PROBLEM TO WORK ON:
Return each line of the records below in which the string "business" turns up.

ENTRIES SUPPLIED:
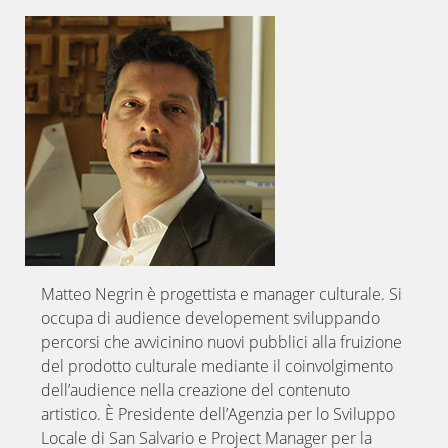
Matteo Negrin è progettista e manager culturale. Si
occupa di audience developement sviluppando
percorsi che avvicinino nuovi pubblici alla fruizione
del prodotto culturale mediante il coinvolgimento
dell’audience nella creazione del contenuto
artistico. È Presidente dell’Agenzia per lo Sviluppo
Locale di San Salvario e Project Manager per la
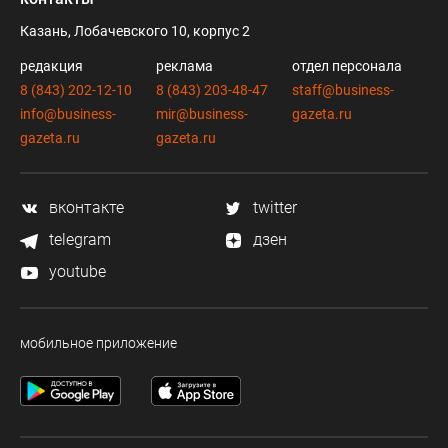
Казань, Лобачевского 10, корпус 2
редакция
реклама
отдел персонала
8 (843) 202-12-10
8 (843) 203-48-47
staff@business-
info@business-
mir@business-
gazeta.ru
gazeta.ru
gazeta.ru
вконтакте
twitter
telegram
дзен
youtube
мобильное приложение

RESPONSE FOR THIS EXERCISE:
staff@business-
info@business-
mir@business-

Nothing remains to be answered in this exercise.